Extracted data »
**********

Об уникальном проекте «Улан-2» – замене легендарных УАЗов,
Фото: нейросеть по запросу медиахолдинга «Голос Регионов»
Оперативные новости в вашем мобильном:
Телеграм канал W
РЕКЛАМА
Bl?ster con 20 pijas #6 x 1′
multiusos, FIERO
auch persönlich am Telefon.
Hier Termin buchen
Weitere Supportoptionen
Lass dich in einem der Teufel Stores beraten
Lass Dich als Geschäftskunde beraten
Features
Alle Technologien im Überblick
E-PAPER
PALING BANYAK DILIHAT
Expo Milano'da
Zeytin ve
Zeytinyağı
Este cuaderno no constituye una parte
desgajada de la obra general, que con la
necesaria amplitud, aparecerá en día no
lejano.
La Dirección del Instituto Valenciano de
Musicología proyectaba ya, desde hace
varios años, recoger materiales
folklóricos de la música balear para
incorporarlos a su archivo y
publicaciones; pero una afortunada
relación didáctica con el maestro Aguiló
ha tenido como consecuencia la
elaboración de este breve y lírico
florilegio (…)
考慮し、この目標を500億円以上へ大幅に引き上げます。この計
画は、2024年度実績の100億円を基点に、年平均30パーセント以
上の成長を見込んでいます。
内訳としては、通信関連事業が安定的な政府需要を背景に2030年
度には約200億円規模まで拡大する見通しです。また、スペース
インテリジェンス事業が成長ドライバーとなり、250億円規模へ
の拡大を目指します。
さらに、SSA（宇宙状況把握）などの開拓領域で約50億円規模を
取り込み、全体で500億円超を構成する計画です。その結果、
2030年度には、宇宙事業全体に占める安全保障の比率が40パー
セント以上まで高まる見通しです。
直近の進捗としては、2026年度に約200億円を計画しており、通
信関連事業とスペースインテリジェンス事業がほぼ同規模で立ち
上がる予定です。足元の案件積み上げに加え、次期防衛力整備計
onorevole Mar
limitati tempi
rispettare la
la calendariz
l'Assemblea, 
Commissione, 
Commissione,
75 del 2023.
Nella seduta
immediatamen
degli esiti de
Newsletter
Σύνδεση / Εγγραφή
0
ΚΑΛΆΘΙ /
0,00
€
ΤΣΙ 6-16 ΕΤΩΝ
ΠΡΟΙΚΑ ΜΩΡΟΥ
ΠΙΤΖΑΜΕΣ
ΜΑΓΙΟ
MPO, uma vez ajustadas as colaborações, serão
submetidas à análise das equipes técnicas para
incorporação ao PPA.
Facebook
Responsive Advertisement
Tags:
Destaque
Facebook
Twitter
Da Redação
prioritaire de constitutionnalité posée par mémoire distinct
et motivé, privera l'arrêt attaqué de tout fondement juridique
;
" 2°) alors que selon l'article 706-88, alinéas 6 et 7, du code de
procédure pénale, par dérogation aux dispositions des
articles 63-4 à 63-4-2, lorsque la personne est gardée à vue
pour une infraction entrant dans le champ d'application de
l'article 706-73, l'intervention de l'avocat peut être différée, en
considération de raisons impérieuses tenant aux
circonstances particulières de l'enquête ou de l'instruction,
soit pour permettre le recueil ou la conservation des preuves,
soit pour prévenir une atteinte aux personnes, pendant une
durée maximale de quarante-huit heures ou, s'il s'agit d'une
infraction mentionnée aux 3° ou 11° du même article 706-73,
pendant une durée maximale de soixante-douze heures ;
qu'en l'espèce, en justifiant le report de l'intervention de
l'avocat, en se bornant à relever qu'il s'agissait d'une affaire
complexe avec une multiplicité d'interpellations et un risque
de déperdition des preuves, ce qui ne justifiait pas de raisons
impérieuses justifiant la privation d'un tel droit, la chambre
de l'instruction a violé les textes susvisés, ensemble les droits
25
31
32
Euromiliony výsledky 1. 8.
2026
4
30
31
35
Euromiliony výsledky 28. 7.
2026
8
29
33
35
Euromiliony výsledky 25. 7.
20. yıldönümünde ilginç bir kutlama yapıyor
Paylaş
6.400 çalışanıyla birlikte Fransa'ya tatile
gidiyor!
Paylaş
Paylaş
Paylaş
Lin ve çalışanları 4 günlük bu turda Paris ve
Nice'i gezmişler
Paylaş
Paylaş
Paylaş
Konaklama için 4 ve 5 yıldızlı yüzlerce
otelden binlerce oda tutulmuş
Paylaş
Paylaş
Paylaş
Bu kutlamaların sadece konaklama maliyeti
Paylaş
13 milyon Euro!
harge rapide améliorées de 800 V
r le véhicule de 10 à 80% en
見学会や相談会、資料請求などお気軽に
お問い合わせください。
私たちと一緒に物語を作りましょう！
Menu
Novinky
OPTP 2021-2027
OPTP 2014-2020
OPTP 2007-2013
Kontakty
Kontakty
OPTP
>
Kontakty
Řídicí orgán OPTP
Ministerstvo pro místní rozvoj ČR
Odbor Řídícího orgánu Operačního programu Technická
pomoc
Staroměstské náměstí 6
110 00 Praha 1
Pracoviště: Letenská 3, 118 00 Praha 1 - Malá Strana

**********

Exercise description »
The records above are to be duplicated in full and exactly.

Reply »
Об уникальном проекте «Улан-2» – замене легендарных УАЗов,
Фото: нейросеть по запросу медиахолдинга «Голос Регионов»
Оперативные новости в вашем мобильном:
Телеграм канал W
РЕКЛАМА
Bl?ster con 20 pijas #6 x 1′
multiusos, FIERO
auch persönlich am Telefon.
Hier Termin buchen
Weitere Supportoptionen
Lass dich in einem der Teufel Stores beraten
Lass Dich als Geschäftskunde beraten
Features
Alle Technologien im Überblick
E-PAPER
PALING BANYAK DILIHAT
Expo Milano'da
Zeytin ve
Zeytinyağı
Este cuaderno no constituye una parte
desgajada de la obra general, que con la
necesaria amplitud, aparecerá en día no
lejano.
La Dirección del Instituto Valenciano de
Musicología proyectaba ya, desde hace
varios años, recoger materiales
folklóricos de la música balear para
incorporarlos a su archivo y
publicaciones; pero una afortunada
relación didáctica con el maestro Aguiló
ha tenido como consecuencia la
elaboración de este breve y lírico
florilegio (…)
考慮し、この目標を500億円以上へ大幅に引き上げます。この計
画は、2024年度実績の100億円を基点に、年平均30パーセント以
上の成長を見込んでいます。
内訳としては、通信関連事業が安定的な政府需要を背景に2030年
度には約200億円規模まで拡大する見通しです。また、スペース
インテリジェンス事業が成長ドライバーとなり、250億円規模へ
の拡大を目指します。
さらに、SSA（宇宙状況把握）などの開拓領域で約50億円規模を
取り込み、全体で500億円超を構成する計画です。その結果、
2030年度には、宇宙事業全体に占める安全保障の比率が40パー
セント以上まで高まる見通しです。
直近の進捗としては、2026年度に約200億円を計画しており、通
信関連事業とスペースインテリジェンス事業がほぼ同規模で立ち
上がる予定です。足元の案件積み上げに加え、次期防衛力整備計
onorevole Mar
limitati tempi
rispettare la
la calendariz
l'Assemblea, 
Commissione, 
Commissione,
75 del 2023.
Nella seduta
immediatamen
degli esiti de
Newsletter
Σύνδεση / Εγγραφή
0
ΚΑΛΆΘΙ /
0,00
€
ΤΣΙ 6-16 ΕΤΩΝ
ΠΡΟΙΚΑ ΜΩΡΟΥ
ΠΙΤΖΑΜΕΣ
ΜΑΓΙΟ
MPO, uma vez ajustadas as colaborações, serão
submetidas à análise das equipes técnicas para
incorporação ao PPA.
Facebook
Responsive Advertisement
Tags:
Destaque
Facebook
Twitter
Da Redação
prioritaire de constitutionnalité posée par mémoire distinct
et motivé, privera l'arrêt attaqué de tout fondement juridique
;
" 2°) alors que selon l'article 706-88, alinéas 6 et 7, du code de
procédure pénale, par dérogation aux dispositions des
articles 63-4 à 63-4-2, lorsque la personne est gardée à vue
pour une infraction entrant dans le champ d'application de
l'article 706-73, l'intervention de l'avocat peut être différée, en
considération de raisons impérieuses tenant aux
circonstances particulières de l'enquête ou de l'instruction,
soit pour permettre le recueil ou la conservation des preuves,
soit pour prévenir une atteinte aux personnes, pendant une
durée maximale de quarante-huit heures ou, s'il s'agit d'une
infraction mentionnée aux 3° ou 11° du même article 706-73,
pendant une durée maximale de soixante-douze heures ;
qu'en l'espèce, en justifiant le report de l'intervention de
l'avocat, en se bornant à relever qu'il s'agissait d'une affaire
complexe avec une multiplicité d'interpellations et un risque
de déperdition des preuves, ce qui ne justifiait pas de raisons
impérieuses justifiant la privation d'un tel droit, la chambre
de l'instruction a violé les textes susvisés, ensemble les droits
25
31
32
Euromiliony výsledky 1. 8.
2026
4
30
31
35
Euromiliony výsledky 28. 7.
2026
8
29
33
35
Euromiliony výsledky 25. 7.
20. yıldönümünde ilginç bir kutlama yapıyor
Paylaş
6.400 çalışanıyla birlikte Fransa'ya tatile
gidiyor!
Paylaş
Paylaş
Paylaş
Lin ve çalışanları 4 günlük bu turda Paris ve
Nice'i gezmişler
Paylaş
Paylaş
Paylaş
Konaklama için 4 ve 5 yıldızlı yüzlerce
otelden binlerce oda tutulmuş
Paylaş
Paylaş
Paylaş
Bu kutlamaların sadece konaklama maliyeti
Paylaş
13 milyon Euro!
harge rapide améliorées de 800 V
r le véhicule de 10 à 80% en
見学会や相談会、資料請求などお気軽に
お問い合わせください。
私たちと一緒に物語を作りましょう！
Menu
Novinky
OPTP 2021-2027
OPTP 2014-2020
OPTP 2007-2013
Kontakty
Kontakty
OPTP
>
Kontakty
Řídicí orgán OPTP
Ministerstvo pro místní rozvoj ČR
Odbor Řídícího orgánu Operačního programu Technická
pomoc
Staroměstské náměstí 6
110 00 Praha 1
Pracoviště: Letenská 3, 118 00 Praha 1 - Malá Strana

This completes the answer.